Solutions

Congratulations on finishing exercises! Let me walk you through solutions.

(1-1) Among seven options, I decided to use "title.basics.tsv " and thought I can reshape this dataset because it has "tconst (string)," alphanumeric unique identifier of each title and "genres (string array)" which are coded up to three for each title. In other words, each title has minimum one to maximum three number of genres, and those genres are a group of variables/information nested to each title (a unit of analysis) following a specific order (in this case, first/second/third tag of genres of the given title).

As you would have learned from cheat sheets, reshaping wide to long or long to wide both requires this type of structure.

The left picture below is the dataset in its original format, and the right pictures show wide and long version of the dataset what I am going to set.

(1-2) Among other six options, I would pick "title.crew.tsv"which contains the director and writer information for all the titles in IMDb. In other worlds, director(s) (array of nconsts) and writer(s) (array of nconsts) are nested to the given title identified by alphanumeric unique identifier ("tconst").

(2) The dataset is not ready because A. reshaping command requires numeric unique identifier while the original version has alphanumeric unique identifier (string variable).

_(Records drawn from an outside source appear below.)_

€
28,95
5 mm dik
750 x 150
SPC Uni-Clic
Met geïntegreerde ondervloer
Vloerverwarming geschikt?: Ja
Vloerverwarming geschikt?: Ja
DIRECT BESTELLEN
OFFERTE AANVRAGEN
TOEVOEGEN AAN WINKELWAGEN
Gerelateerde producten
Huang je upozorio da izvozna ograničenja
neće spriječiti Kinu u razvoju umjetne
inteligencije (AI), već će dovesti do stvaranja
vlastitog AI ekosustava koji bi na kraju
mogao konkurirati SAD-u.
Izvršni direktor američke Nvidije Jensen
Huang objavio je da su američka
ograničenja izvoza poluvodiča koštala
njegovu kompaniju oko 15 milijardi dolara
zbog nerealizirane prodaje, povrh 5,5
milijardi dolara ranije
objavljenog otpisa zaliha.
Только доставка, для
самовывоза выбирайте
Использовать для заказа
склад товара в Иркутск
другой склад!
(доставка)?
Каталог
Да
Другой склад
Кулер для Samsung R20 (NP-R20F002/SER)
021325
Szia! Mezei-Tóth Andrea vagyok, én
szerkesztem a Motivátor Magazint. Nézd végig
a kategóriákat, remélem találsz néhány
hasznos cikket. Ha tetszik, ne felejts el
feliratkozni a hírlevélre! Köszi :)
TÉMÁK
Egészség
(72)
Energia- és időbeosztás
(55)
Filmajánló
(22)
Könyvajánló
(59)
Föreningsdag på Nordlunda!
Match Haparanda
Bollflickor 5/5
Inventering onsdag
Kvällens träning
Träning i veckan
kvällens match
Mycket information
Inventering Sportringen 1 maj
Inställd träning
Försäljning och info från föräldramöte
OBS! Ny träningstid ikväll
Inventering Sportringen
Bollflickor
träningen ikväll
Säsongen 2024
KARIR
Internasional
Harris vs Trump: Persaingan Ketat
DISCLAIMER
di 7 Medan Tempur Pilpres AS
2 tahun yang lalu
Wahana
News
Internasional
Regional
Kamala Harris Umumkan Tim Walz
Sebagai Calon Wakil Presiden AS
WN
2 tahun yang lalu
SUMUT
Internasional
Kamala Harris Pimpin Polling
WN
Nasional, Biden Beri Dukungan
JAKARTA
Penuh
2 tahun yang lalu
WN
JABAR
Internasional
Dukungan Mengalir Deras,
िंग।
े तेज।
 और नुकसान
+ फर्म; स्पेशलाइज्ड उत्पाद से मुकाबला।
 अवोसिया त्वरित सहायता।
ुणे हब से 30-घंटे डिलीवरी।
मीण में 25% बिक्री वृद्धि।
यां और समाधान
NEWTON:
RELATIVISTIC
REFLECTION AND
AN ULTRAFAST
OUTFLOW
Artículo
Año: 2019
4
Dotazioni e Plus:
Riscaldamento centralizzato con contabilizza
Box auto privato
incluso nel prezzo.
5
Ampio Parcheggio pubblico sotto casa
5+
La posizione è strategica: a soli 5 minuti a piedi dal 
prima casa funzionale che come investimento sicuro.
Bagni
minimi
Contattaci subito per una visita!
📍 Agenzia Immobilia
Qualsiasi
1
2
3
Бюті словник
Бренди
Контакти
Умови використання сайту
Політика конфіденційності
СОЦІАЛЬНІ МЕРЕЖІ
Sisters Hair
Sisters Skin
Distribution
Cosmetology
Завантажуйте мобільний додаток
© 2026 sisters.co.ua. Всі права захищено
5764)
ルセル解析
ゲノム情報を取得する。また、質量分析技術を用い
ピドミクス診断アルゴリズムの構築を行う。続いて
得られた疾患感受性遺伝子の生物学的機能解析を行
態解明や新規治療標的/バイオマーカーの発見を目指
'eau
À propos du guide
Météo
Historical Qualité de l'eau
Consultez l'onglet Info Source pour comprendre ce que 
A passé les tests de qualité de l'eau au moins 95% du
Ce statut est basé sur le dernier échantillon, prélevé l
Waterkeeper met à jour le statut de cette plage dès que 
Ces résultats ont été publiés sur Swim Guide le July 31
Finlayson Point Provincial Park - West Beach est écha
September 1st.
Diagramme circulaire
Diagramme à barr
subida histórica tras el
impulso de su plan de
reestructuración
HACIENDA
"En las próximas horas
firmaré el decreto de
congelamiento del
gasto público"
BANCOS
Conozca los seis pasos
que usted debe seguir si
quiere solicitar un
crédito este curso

B. genres should be coded as multiple variables sharing a stubname. For now, a single "genres" has all the information (e.g. "Adventure, Drama, Fantasy") and we need three genre variables (e.g. "genres1" "genres2" "genres3") sharing a stubname (e.g. "genres").

To solve this issue, I would make a numeric id first and then split "genres" variable into three.

Click here to see data cleaning process and its result.

(3) Restructure the dataset from wide to long and preserve.

Basic syntax of reshaping from wide to long is:

  • reshape long stubnames, i(unit of analysis) j(order info of a group of variable sharing the stub names e.g. year)

So the codes would be:

  • reshape wide genres, i(id) j(genres_123)

Type preserve so that we can get back to here again after the transformation of data structure.

  • preserve

Let's check the result.

  • sort id old genres_123 genres
  • list id old genres_123 genres

(4) Restructure the dataset again from long to wide.

The command is almost the same, except now we will type "long" instead of "wide."

  • reshape long genres, i(id) j(genres_123)
  • sort id old genres1 genres2 genres3
  • list id old genres1 genres2 genres3

(5) Lastly, let's try restore and see what happens.

  • restore
  • sort id old genres_123 genres
  • list id old genres_123 genres

Restore will bring back the long data structure you had obtained in (3). (You may also use preserve command before you conduct initial transformation in (3))